Species of gastropod

Solariella obscura, common name the obscure solarelle, is a species of sea snail, a marine gastropod mollusk in the family Solariellidae.

==Distribution==
This marine species occurs circum-Arctic, in the Northern Pacific Ocean and in the Northern Atlantic Ocean

== Description ==
The maximum recorded shell length is 8.9 mm.
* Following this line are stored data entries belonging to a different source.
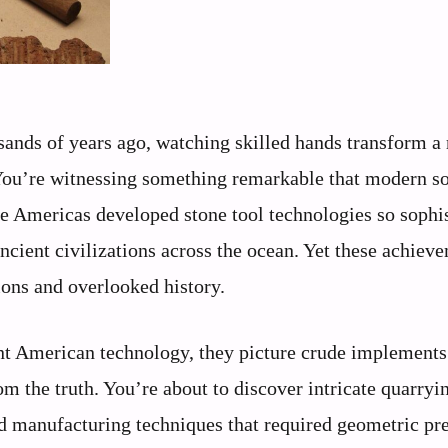
usands of years ago, watching skilled hands transform a
 You’re witnessing something remarkable that modern s
he Americas developed stone tool technologies so sophi
ncient civilizations across the ocean. Yet these achiev
ions and overlooked history.
ent American technology, they picture crude implements
om the truth. You’re about to discover intricate quarryi
d manufacturing techniques that required geometric pr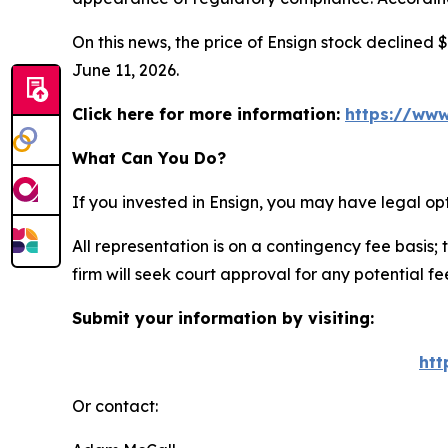
On this news, the price of Ensign stock declined $
June 11, 2026.
Click here for more information:
https://www
What Can You Do?
If you invested in Ensign, you may have legal op
All representation is on a contingency fee basis; 
firm will seek court approval for any potential f
Submit your information by visiting:
htt
Or contact: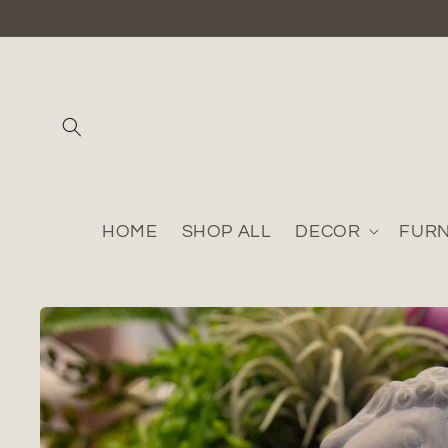
Skip to
content
HOME
SHOP ALL
DECOR
FURN
Skip to
product
information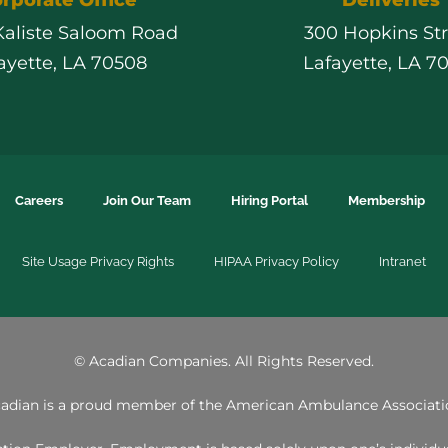
 Kaliste Saloom Road
300 Hopkins St
ayette, LA 70508
Lafayette, LA 7
Careers
Join Our Team
Hiring Portal
Membership
Site Usage Privacy Rights
HIPAA Privacy Policy
Intranet
©
Acadian Companies. All Rights Reserved.
adian is a proud member of the
American Ambulance Associati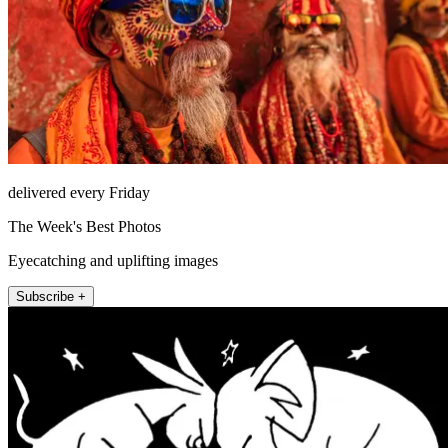
delivered every Friday
The Week's Best Photos
Eyecatching and uplifting images
Subscribe +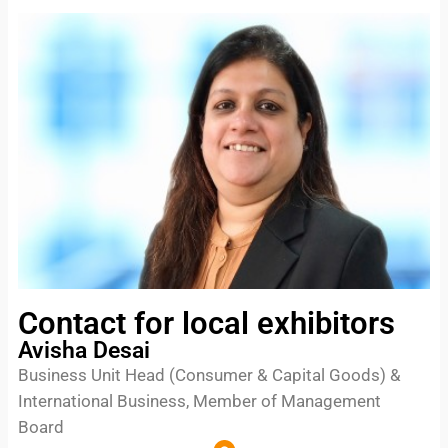
Contact for local exhibitors
Avisha Desai
Business Unit Head (Consumer & Capital Goods) &
International Business, Member of Management
Board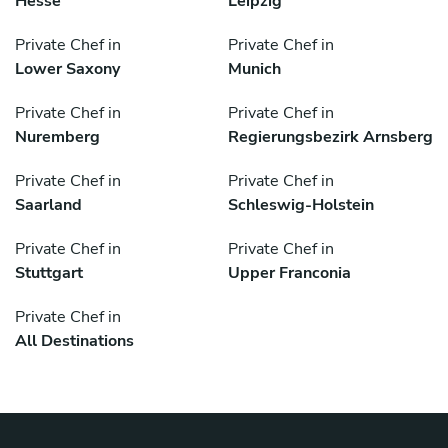
Hesse
Leipzig
Private Chef in
Private Chef in
Lower Saxony
Munich
Private Chef in
Private Chef in
Nuremberg
Regierungsbezirk Arnsberg
Private Chef in
Private Chef in
Saarland
Schleswig-Holstein
Private Chef in
Private Chef in
Stuttgart
Upper Franconia
Private Chef in
All Destinations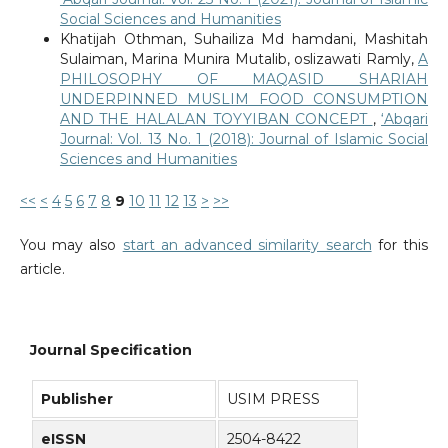
Social Sciences and Humanities
Khatijah Othman, Suhailiza Md hamdani, Mashitah
Sulaiman, Marina Munira Mutalib, oslizawati Ramly,
A
PHILOSOPHY OF MAQASID SHARIAH
UNDERPINNED MUSLIM FOOD CONSUMPTION
AND THE HALALAN TOYYIBAN CONCEPT
,
‘Abqari
Journal: Vol. 13 No. 1 (2018): Journal of Islamic Social
Sciences and Humanities
<<
<
4
5
6
7
8
9
10
11
12
13
>
>>
You may also
start an advanced similarity search
for this
article.
Journal Specification
Publisher
USIM PRESS
eISSN
2504-8422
The thin, umbilicate shell has a conical shape. It is ashen, whitish or reddish in color. The surface is lusterless, the dull outer layer very thin, overlying a brilliantly iridescent nacre. The sculpture consists of a rather prominent spiral ridge or carina at the shoulder of each whorl, beneath which, on the peripheral portion of the whorl, there are several (generally 3 to 6) smaller lirae, often subobsolete. The entire base sometimes shows fine low concentric lirae, but usually they nearly disappear there, becoming visible again around the umbilicus. There are often traces of a few obscure spiral riblets above the supra-peripheral carina. Longitudinally the entire surface is marked by regular. rather close waves or folds, so low and obtuse as to be frequently almost indistinguishable. The spire is conical. The apex is rather blunt. The apical whorl is rather prominent, reddish, corneous or purplish, smooth and rounded. The suture is impressed. The 5½ whorls are convex and tubular. The body whorl is slightly convex beneath and carinated around the umbilicus. The aperture is oblique, and circular. Its margins are thin and arcuate. There is a slight angle at the base of the columellar lip.

== Habitat ==
Minimum recorded depth is 5 m. Maximum recorded depth is 878 m. It is commonly found on soft sediments, continental slopes, and cold-water benthic zones.

== Ecology ==
Like many deep-sea gastropods, Solariella obscura is believed to be detritivores or micro grazer, feeding on organic matter, bacteria, and microalgae on the seafloor. It may also play a role in nutrient cycling within its ecosystem by breaking down organic particles.

== Reproduction ==
specific data on the reproduction behavior or S.obscura is lacking. However, members of the Solariellidae family typically reproduce via external fertilization, releasing eggs and sperm into water column. Larvae are planktonic, undergoing several stages of development before settling on the seafloor and metamorphosing into juveniles.